(Dataset records)

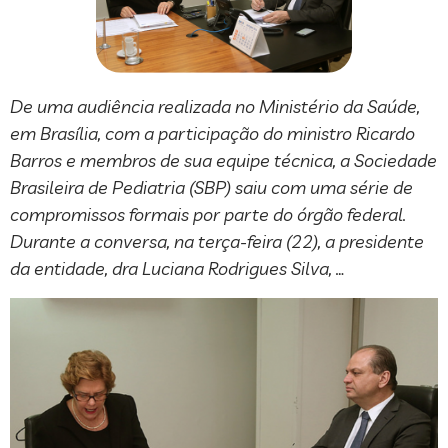
De uma audiência realizada no Ministério da Saúde,
em Brasília, com a participação do ministro Ricardo
Barros e membros de sua equipe técnica, a Sociedade
Brasileira de Pediatria (SBP) saiu com uma série de
compromissos formais por parte do órgão federal.
Durante a conversa, na terça-feira (22), a presidente
da entidade, dra Luciana Rodrigues Silva, …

(End Dataset records)

Could you output the full set of entries exactly, skipping every picture?

De uma audiência realizada no Ministério da Saúde,
em Brasília, com a participação do ministro Ricardo
Barros e membros de sua equipe técnica, a Sociedade
Brasileira de Pediatria (SBP) saiu com uma série de
compromissos formais por parte do órgão federal.
Durante a conversa, na terça-feira (22), a presidente
da entidade, dra Luciana Rodrigues Silva, …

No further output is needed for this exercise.